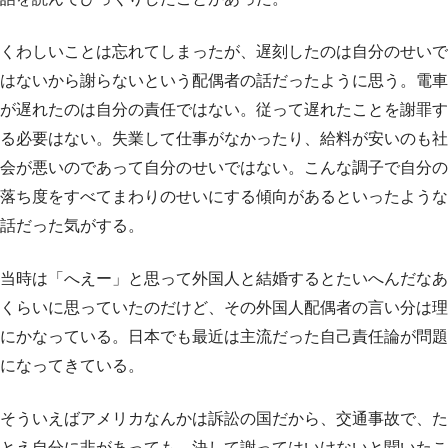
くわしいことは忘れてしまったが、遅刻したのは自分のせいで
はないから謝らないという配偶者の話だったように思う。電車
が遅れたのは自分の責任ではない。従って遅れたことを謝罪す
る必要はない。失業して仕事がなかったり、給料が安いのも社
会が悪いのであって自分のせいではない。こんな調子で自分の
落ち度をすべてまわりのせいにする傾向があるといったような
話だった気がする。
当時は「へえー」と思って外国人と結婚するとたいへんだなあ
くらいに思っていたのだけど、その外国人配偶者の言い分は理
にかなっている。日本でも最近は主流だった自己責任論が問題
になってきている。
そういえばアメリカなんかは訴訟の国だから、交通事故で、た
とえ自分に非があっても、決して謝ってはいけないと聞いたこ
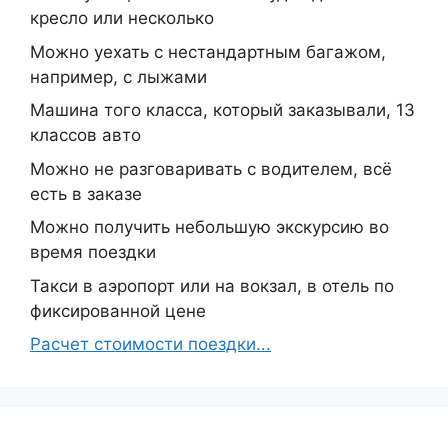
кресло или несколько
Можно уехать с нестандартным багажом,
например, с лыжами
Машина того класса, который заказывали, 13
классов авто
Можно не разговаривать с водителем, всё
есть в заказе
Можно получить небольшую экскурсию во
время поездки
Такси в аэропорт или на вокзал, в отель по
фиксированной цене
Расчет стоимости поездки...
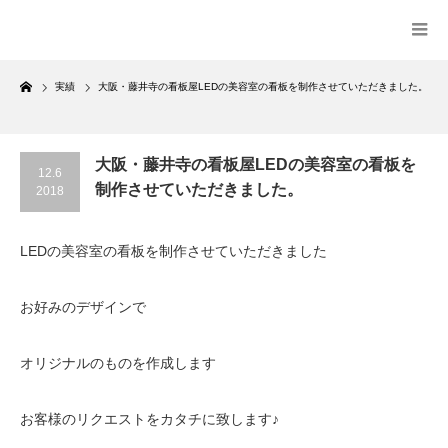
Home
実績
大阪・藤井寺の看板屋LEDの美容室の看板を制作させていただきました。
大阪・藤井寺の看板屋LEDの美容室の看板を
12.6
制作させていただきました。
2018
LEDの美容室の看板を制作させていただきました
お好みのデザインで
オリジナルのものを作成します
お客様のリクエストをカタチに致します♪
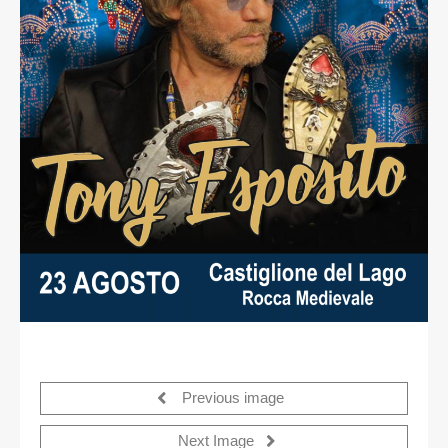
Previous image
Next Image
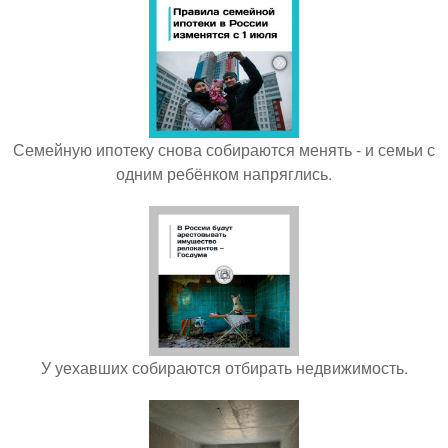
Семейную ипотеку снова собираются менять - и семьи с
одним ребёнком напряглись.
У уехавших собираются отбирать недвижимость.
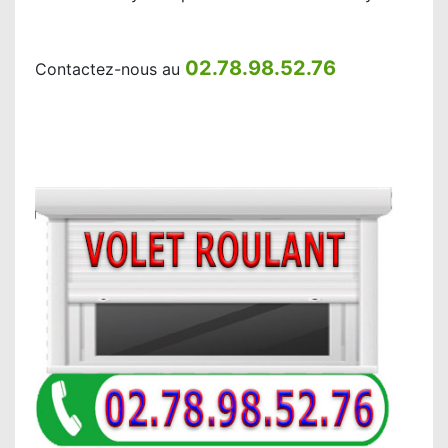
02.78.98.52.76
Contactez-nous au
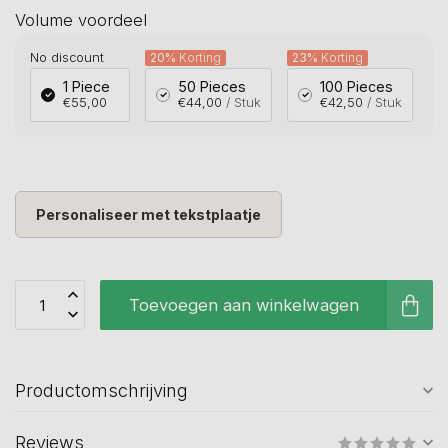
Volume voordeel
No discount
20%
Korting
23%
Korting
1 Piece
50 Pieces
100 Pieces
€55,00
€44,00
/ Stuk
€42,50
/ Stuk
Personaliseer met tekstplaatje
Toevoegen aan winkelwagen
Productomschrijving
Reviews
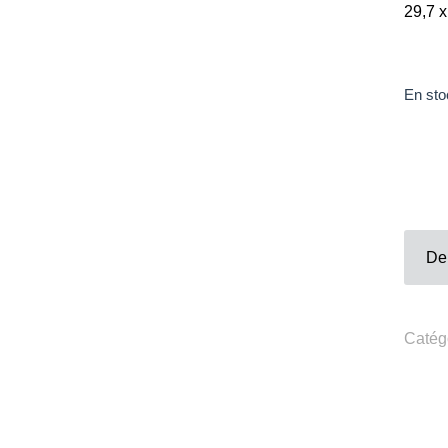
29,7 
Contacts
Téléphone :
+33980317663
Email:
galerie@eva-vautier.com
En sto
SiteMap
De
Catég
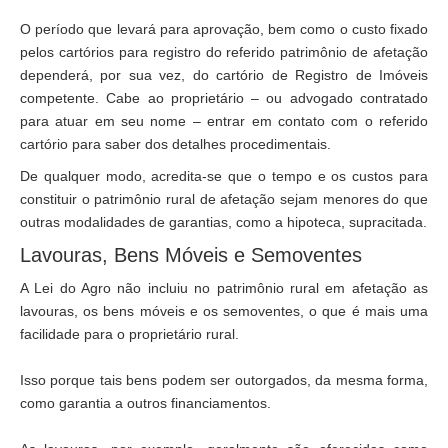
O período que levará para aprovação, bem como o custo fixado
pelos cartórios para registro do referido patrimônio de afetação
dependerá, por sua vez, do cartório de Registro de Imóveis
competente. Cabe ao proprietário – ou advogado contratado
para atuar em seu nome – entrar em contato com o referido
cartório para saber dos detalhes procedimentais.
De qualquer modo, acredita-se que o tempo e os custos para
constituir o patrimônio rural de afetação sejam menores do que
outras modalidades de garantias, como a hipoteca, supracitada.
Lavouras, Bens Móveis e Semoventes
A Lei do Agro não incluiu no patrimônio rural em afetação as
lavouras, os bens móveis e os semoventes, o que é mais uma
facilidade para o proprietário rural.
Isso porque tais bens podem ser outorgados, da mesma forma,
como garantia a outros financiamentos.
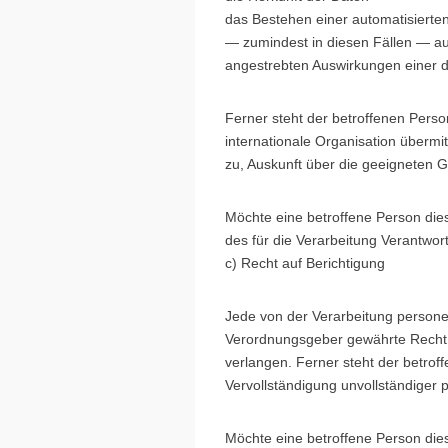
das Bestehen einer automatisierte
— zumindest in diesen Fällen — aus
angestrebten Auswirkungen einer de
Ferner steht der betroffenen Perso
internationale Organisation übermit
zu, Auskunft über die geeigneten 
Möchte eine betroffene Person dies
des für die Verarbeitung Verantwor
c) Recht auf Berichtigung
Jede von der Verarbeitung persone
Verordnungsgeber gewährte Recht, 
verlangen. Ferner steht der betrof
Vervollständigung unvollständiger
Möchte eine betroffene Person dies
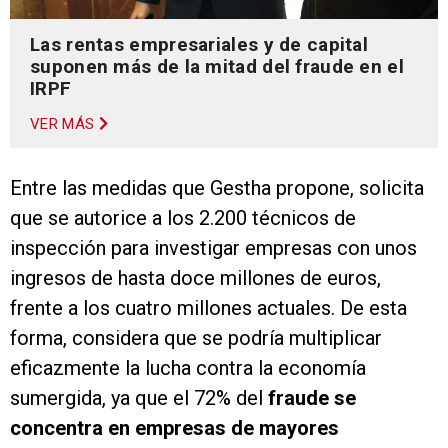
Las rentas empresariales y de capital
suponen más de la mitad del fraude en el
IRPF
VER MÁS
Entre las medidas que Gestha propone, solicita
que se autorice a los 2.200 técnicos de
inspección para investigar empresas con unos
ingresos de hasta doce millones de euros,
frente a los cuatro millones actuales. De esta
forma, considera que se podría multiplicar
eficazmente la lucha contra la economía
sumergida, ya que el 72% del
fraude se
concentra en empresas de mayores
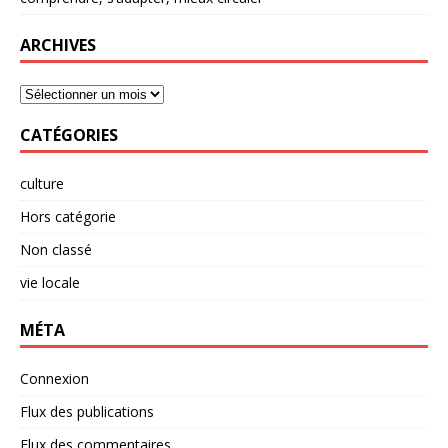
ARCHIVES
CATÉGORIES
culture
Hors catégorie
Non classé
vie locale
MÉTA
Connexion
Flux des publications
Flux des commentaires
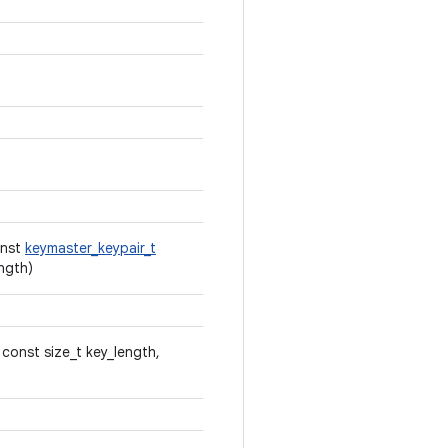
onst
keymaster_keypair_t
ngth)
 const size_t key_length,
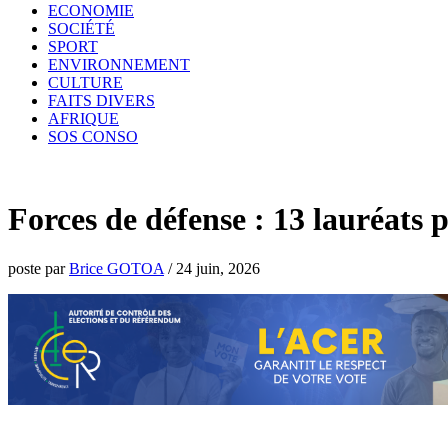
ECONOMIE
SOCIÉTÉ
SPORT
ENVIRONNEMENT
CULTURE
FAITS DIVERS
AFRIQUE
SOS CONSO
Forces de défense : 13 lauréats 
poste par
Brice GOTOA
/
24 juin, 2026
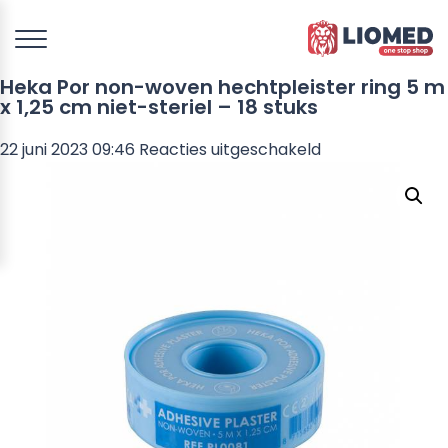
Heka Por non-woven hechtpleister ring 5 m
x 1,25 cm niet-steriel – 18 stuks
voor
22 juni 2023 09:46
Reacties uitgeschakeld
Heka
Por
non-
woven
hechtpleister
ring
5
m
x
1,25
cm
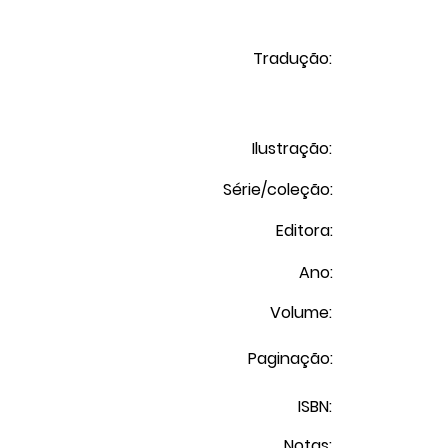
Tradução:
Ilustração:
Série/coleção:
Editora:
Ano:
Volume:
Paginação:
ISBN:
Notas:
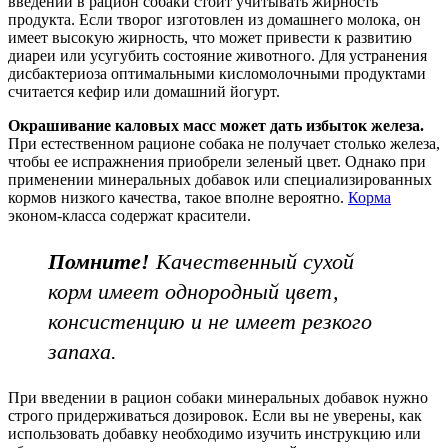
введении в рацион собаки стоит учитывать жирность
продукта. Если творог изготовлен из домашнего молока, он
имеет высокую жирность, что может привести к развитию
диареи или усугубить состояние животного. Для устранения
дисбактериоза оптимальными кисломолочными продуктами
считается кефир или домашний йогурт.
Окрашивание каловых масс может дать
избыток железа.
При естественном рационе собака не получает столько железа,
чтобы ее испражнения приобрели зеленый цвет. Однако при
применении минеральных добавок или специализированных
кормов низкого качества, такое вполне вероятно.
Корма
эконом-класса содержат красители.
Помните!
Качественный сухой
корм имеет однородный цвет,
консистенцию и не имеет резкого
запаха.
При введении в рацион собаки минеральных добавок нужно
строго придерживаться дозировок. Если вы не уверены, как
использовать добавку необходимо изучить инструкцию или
━━━━━━━━━━━━━━━━━━━━━━━━━━━━━━
- _Goal of the exercise_
Put each line of the listing above into the copy exactly, dropping the pictures.

- _Task response_
くわしいことは忘れてしまったが、遅刻したのは自分のせいで
はないから謝らないという配偶者の話だったように思う。電車
が遅れたのは自分の責任ではない。従って遅れたことを謝罪す
る必要はない。失業して仕事がなかったり、給料が安いのも社
会が悪いのであって自分のせいではない。こんな調子で自分の
落ち度をすべてまわりのせいにする傾向があるといったような
話だった気がする。
当時は「へえー」と思って外国人と結婚するとたいへんだなあ
くらいに思っていたのだけど、その外国人配偶者の言い分は理
にかなっている。日本でも最近は主流だった自己責任論が問題
になってきている。
そういえばアメリカなんかは訴訟の国だから、交通事故で、た
とえ自分に非があっても、決して謝ってはいけないと聞いたこ
кресло или несколько
Можно уехать с нестандартным багажом,
например, с лыжами
Машина того класса, который заказывали, 13
классов авто
Можно не разговаривать с водителем, всё
есть в заказе
Можно получить небольшую экскурсию во
время поездки
Такси в аэропорт или на вокзал, в отель по
фиксированной цене
Расчет стоимости поездки...
Home
実績
大阪・藤井寺の看板屋LEDの美容室の看板を制作させていただきました。
大阪・藤井寺の看板屋LEDの美容室の看板を
12.6
制作させていただきました。
2018
LEDの美容室の看板を制作させていただきました
お好みのデザインで
オリジナルのものを作成します
お客様のリクエストをカタチに致します♪
Previous image
Next Image
Семейную ипотеку снова собираются менять - и семьи с
одним ребёнком напряглись.
У уехавших собираются отбирать недвижимость.
02.78.98.52.76
Contactez-nous au
Volume voordeel
No discount
20%
Korting
23%
Korting
1 Piece
50 Pieces
100 Pieces
€55,00
€44,00
/ Stuk
€42,50
/ Stuk
Personaliseer met tekstplaatje
Toevoegen aan winkelwagen
Productomschrijving
Reviews
29,7 
Contacts
Téléphone :
+33980317663
Email:
galerie@eva-vautier.com
En sto
SiteMap
De
Catég
O período que levará para aprovação, bem como o custo fixado
pelos cartórios para registro do referido patrimônio de afetação
dependerá, por sua vez, do cartório de Registro de Imóveis
competente. Cabe ao proprietário – ou advogado contratado
para atuar em seu nome – entrar em contato com o referido
cartório para saber dos detalhes procedimentais.
De qualquer modo, acredita-se que o tempo e os custos para
constituir o patrimônio rural de afetação sejam menores do que
outras modalidades de garantias, como a hipoteca, supracitada.
Lavouras, Bens Móveis e Semoventes
A Lei do Agro não incluiu no patrimônio rural em afetação as
lavouras, os bens móveis e os semoventes, o que é mais uma
facilidade para o proprietário rural.
Isso porque tais bens podem ser outorgados, da mesma forma,
como garantia a outros financiamentos.
das Bestehen einer automatisierte
— zumindest in diesen Fällen — aus
angestrebten Auswirkungen einer de
Ferner steht der betroffenen Perso
internationale Organisation übermit
zu, Auskunft über die geeigneten 
Möchte eine betroffene Person dies
des für die Verarbeitung Verantwor
c) Recht auf Berichtigung
Jede von der Verarbeitung persone
Verordnungsgeber gewährte Recht, 
verlangen. Ferner steht der betrof
Vervollständigung unvollständiger
Möchte eine betroffene Person dies
Las rentas empresariales y de capital
suponen más de la mitad del fraude en el
IRPF
VER MÁS
Entre las medidas que Gestha propone, solicita
que se autorice a los 2.200 técnicos de
inspección para investigar empresas con unos
ingresos de hasta doce millones de euros,
frente a los cuatro millones actuales. De esta
forma, considera que se podría multiplicar
eficazmente la lucha contra la economía
sumergida, ya que el 72% del
fraude se
concentra en empresas de mayores
ARCHIVES
CATÉGORIES
culture
Hors catégorie
Non classé
vie locale
MÉTA
Connexion
Flux des publications
Flux des commentaires
onst
keymaster_keypair_t
ngth)
 const size_t key_length,
ECONOMIE
SOCIÉTÉ
SPORT
ENVIRONNEMENT
CULTURE
FAITS DIVERS
AFRIQUE
SOS CONSO
Forces de défense : 13 lauréats 
poste par
Brice GOTOA
/
24 juin, 2026
Heka Por non-woven hechtpleister ring 5 m
x 1,25 cm niet-steriel – 18 stuks
voor
22 juni 2023 09:46
Reacties uitgeschakeld
Heka
Por
non-
woven
hechtpleister
ring
5
m
x
1,25
cm
Tradução:
Ilustração:
Série/coleção:
Editora:
Ano:
Volume:
Paginação:
ISBN:
Notas:
введении в рацион собаки стоит учитывать жирность
продукта. Если творог изготовлен из домашнего молока, он
имеет высокую жирность, что может привести к развитию
диареи или усугубить состояние животного. Для устранения
дисбактериоза оптимальными кисломолочными продуктами
считается кефир или домашний йогурт.
Окрашивание каловых масс может дать
избыток железа.
При естественном рационе собака не получает столько железа,
чтобы ее испражнения приобрели зеленый цвет. Однако при
применении минеральных добавок или специализированных
кормов низкого качества, такое вполне вероятно.
Корма
эконом-класса содержат красители.
Помните!
Качественный сухой
корм имеет однородный цвет,
консистенцию и не имеет резкого
запаха.
При введении в рацион собаки минеральных добавок нужно
строго придерживаться дозировок. Если вы не уверены, как
использовать добавку необходимо изучить инструкцию или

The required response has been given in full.